One of the target communities was Farfar, a rural, Bimoba5 community 15 kilometres south of the town of Garu, the capital of the Garu-Tempane district in Ghana’s Upper East Region (UER). In Farfar, access to finance through the community based micro-finance facility was coupled with a drive to commercialise dry-season watermelon farming on a low lying tract of land located at the base of the Gambaga escarpment, 7 kilometres south of the community centre. This commercialisation had been indicated as a high priority in the Community Adaptation Action Plan (CAAP), which was created with a heavy emphasis on participation at the start of the project. This type of prioritisation is fundamental to Community-Based Adaptation (CBA), since CBA is premised on the assumption that environmental knowledge, vulnerability and resilience to climate impacts are embedded in societies and cultures, and suggests therefore that the focus of adaptation interventions needs to be on empowering and supporting communities to take action based on their own decision-making processes [
From the project’s point of view, the impacts upon the target community, Farfar’s watermelon farmers, have clearly been very positive, with obvious signs that community members are not only wealthier (increase in the asset base), but are also using proceeds from dry-season watermelon farming to increasingly diversify livelihoods into, for instance, small-scale transportation (diversification). Zooming out, however, it is becomes visible that the sudden uptake of lucrative dry-season watermelon farming, created through the implementation of new community structures and other asses of the CBA, has also resulted in increasing conflicts between the watermelon farmers and nomadic and semi-nomadic pastoralists. These pastoralists belong largely to the Fulani ethnicity (in contrast to the farmers, who, as noted, are Bimoba), a largely Muslim ethnic group specialised in pastoralism, and spread across West and Central Africa. In West Africa, they customarily move large herds of cattle southwards from the Sahelian regions in Burkina Faso, Niger and Mali, into Ghana (and other coastal countries), in search of greener pastures and water during the dry-season, when the Sahel itself can no longer sustain their cattle. The “bush” which today has made way for commercial watermelon farming, provided in the past, refuge, and excellent pasture, being also situated adjacent to an otherwise fairly inaccessible stretch of perennial river. Whilst Farmer-Fulani conflicts are not at all new, they are new in terms of this tract of land, and according to both farmers and Fulani, such conflicts are increasing, both in frequency and intensity. Quarrels between farmers and Fulani are especially frequent during the dry-season, between November and April, when cattle are prone to destroying watermelon harvests in search of pasture and water, sometimes spilling over into violent confrontations. Some years are worse than others, depending on the number of Fulani who come to the area, but farmers interviewed for this study noted with unanimity that clashes with Fulani were on the increase. Increasingly farmers carry arms to their farms and sleep on their farms, since Fulani often move their cattle during the cooler nights. When asked what farmers saw as the major threat to watermelon farming, many noted “Fulani” [
Clearly, relations between farmers is strengthened through sharing of resources (such as water pumps and generators), sharing of knowledge and information, such as appropriate seed varieties and farming practices, as well through arrangements for communal labour during the harvesting of watermelon (they are difficult to carry, and the loading bays may be several hundred metres away). In other words, bonding social has been infinitely strengthened, as too has the adaptive capacity of watermelon farmers, as well as Farfar as a whole. Simultaneously, relations with Fulani pastoralists have broken down. The risk of conflict is notably higher than prior to the sudden uptake of dry-season watermelon farming, and there are no apparent efforts to reconcile pastoral and farming livelihoods. The strategy of farmers (encouraged also by the rhetoric of the local assemblymen) is to “sack Fulani from the area”.

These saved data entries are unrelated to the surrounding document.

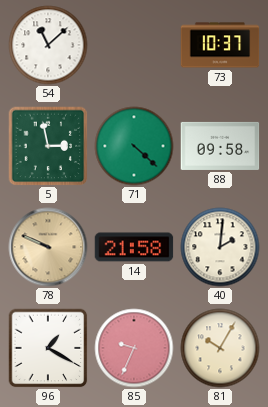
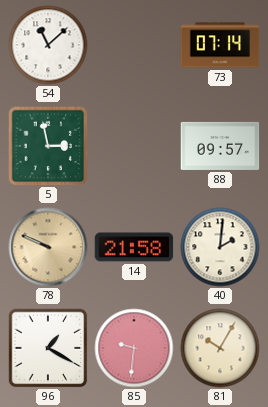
73: 10:37 -> 07:14
71: 4:22 -> none
88: 09:58 -> 09:57
85: 9:34 -> 9:31
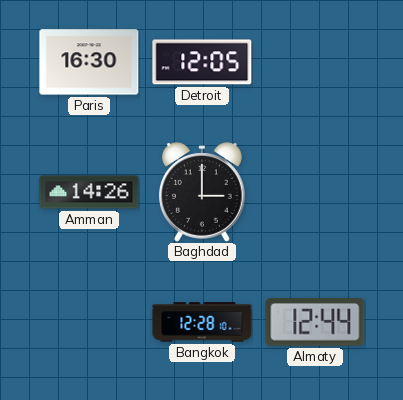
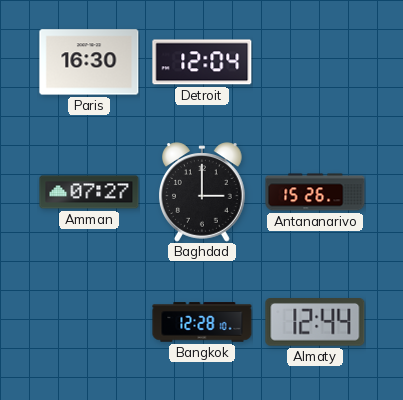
Detroit: 12:05 -> 12:04
Amman: 14:26 -> 07:27
Antananarivo: none -> 15:26
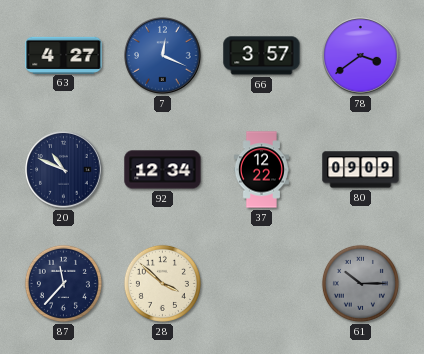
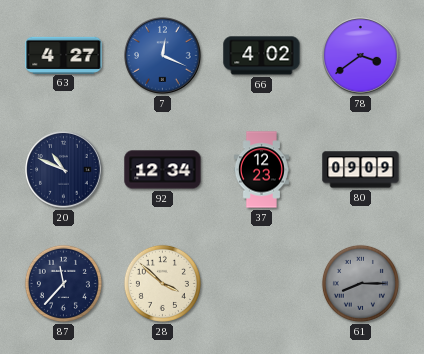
66: 3:57 -> 4:02
37: 12:22 -> 12:23
61: 10:15 -> 8:15
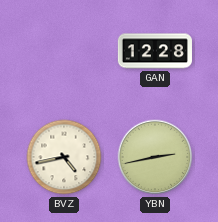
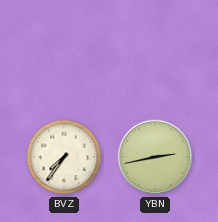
GAN: 12:28 -> none
BVZ: 4:43 -> 7:36
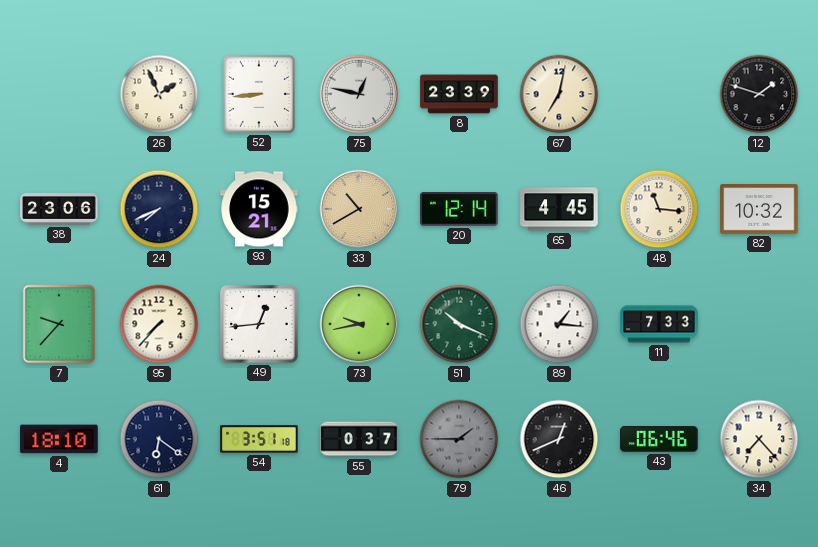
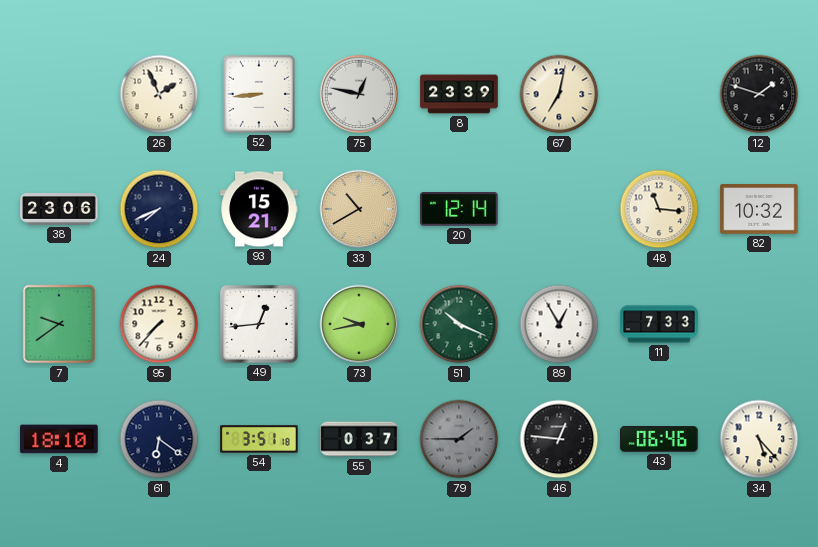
65: 4:45 -> none
7: 9:37 -> 9:39
89: 1:16 -> 12:55
46: 12:41 -> 12:46
34: 7:23 -> 5:23
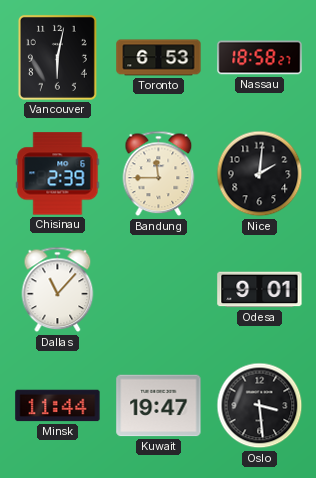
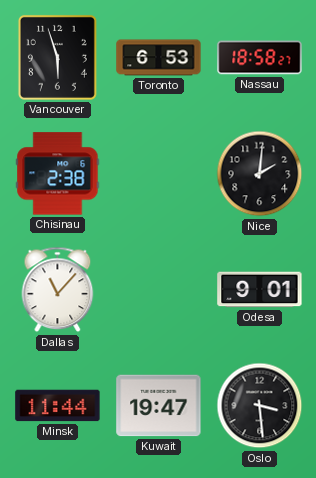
Vancouver: 6:02 -> 5:57
Chisinau: 2:39 -> 2:38
Bandung: 11:45 -> none
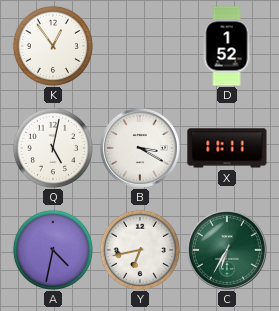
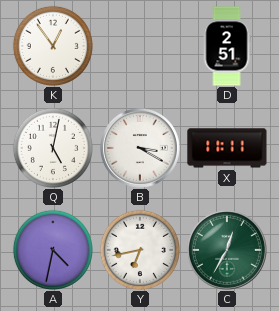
D: 1:52 -> 2:51
C: 6:35 -> 12:35
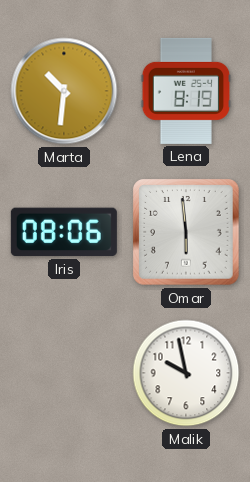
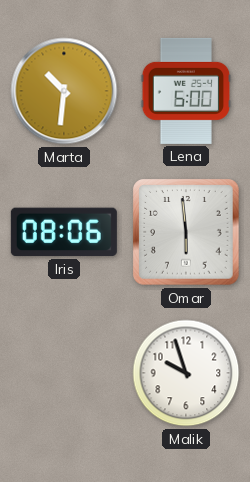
Lena: 8:19 -> 6:00
Malik: 9:58 -> 9:57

Case study 2: Introducing irrigation in pastoral landscapes in Narok county, Kenya: One natural resource, two user groups.
Maji Moto is a Maasai group ranch, located 42km south-west of Narok, the county capital of Narok County, which lies to the south-west of Nairobi. Maji Moto is home to around 11,000 people, the overwhelming majority of whom continue to depend upon pastoral livelihoods systems for survival. The group ranch is a product of the by-now well-documented push by both colonial and post-colonial regimes to semi-sendentarize Maasai pastoralists in order to modernise the agricultural sector, better integrate Maasai livelihoods into the national economy, enable access by otherwise nomadic Maasai to services such as health care and education and preserve land for commercialised wildlife conservation [
From the 1990s, the privatisation or individualisation of land became increasingly formalised, and gathered momentum. This process (the privatisation or individualisation of previously common-pooled land within group ranches in Kenya) has largely been attributed to bottom-up forces seeking to protect land against large-scale acquisition by outsiders [
Unlike the case of dry-season watermelon farming in Ghana, the dam at Mokondani in the Maji Moto group ranch sought to cater for two livelihoods, recognising that water was required both by those fortunate enough to have obtained land close to the dams and therefore able to use irrigation for farming as well as by pastoralists, the backbone of traditional Maasai livelihoods, who required a reliable source of drinking water for their herds, especially after the formation of the group ranch had limited the potential for mobile solutions to water shortages. The dams reconstructed after 2006, in the context of other changes to the distribution of natural resources i.e. privatisation of land, have fundamentally altered relations between farming and pastoral livelihoods around natural resource use [
Case study 3: Community forest management in Burkina Faso’s Tiogo forest reserve: One natural resource, multiple user groups.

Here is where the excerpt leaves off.